While we’ve already been discussing the goal of shops to cut time out of the manufacturing process, we should not forget the other major challenge facing manufacturing employers today—the difficulty of hiring qualified personnel. These two challenges are not unrelated.
Mr. Buehler says when automation first gained strength, it was recognized as a tool to augment workers and help companies become more productive in times of growth. In the 70s and 80s, while companies grew they added machines and related automation alongside people to increase production capacity. However, by the early 90s, automation was bringing such rapid improvement to productivity that it began to negatively affect the number of jobs available. Because of that trend, the percentage of people entering the manufacturing workforce began to dwindle.
Now, during periods of growth, when manufacturers want to increase capacity, they often come up short on personnel and therefore are unable to man any equipment they may like to add. As a result, the need for technological advances in automation increases even further.
To help alleviate some of the difficulties caused by lack of qualified personnel, companies such as Vero continue to develop new methods of improving efficiency through automation. On the software end, these improvements can be found in smarter tool paths that reduce unnecessary tool movement (for both B axis and in other processes) and tool changes.
Mr. Buehler says the company is also addressing other areas such as inspection and measurement. Vero Inspect, a relatively new product, is designed to facilitate on-machine, in-process measurement by running a probe as a tool within the machine. Vero’s relationship with its parent company, Hexagon Manufacturing Intelligence, has helped in the development of a tool that supports a range of probe and machine tool manufacturers with embedded probe cycles and a comprehensive set of measurement features.
Inspection is only one example in which the company is addressing the quickly advancing developments of digital manufacturing. “Vero is a combination of seven CNC products, working hard to work more cohesively and share technology,” Mr. Buehler says, “and as we function more and more as a single unit, we share components and data collection capabilities across our products.”
The Vero portfolio now includes the FASys tool management system, Workplan shopfloor management, and Javelin MPR software, along with other products that are also being integrated into the CAM products to provide a more cohesive environment.
What Everyone Wants
Manufacturers are collecting more data than ever, with the ultimate purpose feeding into the same long-standing goal—trimming time out of the production process.
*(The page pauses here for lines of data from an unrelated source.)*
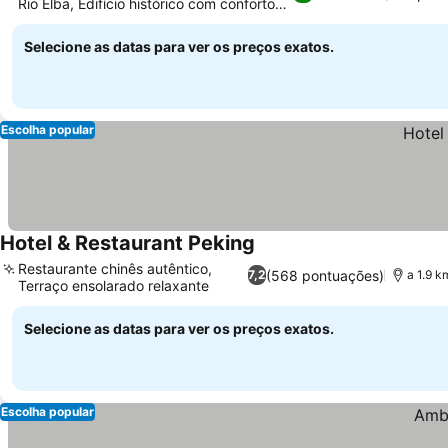
Rio Elba, Edifício histórico com conforto
Ver preços
moderno
Selecione as datas para ver os preços exatos.
Escolha popular
Hotel & Restaurant Peking
Ver preços
Restaurante chinês autêntico,
(568 pontuações)
7,2
a 1.9 
Terraço ensolarado relaxante
Ver preços
Selecione as datas para ver os preços exatos.
Escolha popular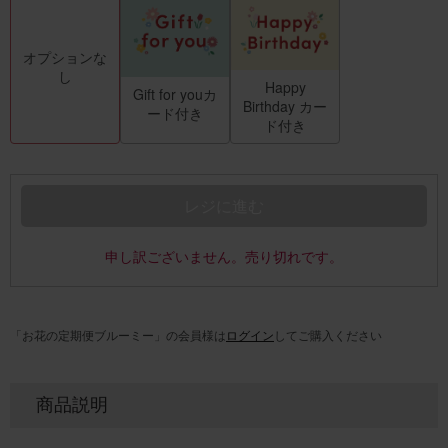
オプションな
し
Happy
Gift for youカ
Birthday カー
ード付き
ド付き
レジに進む
申し訳ございません。売り切れです。
「お花の定期便ブルーミー」の会員様は
ログイン
してご購入ください
商品説明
Monitoring machine tools for hours on the spindle, average load on the spindle and average travel of the spindle, or monitoring the life of tooling, can provide valuable data surrounding machine maintenance and uptime. Again, it may come down to seconds, but the more efficiency a shop can add to its processes, the more profitable it becomes. When this data is processed and applied automatically through the CAM package, optimized toolpaths can be efficiently generated to cut the path in the least amount of time possible.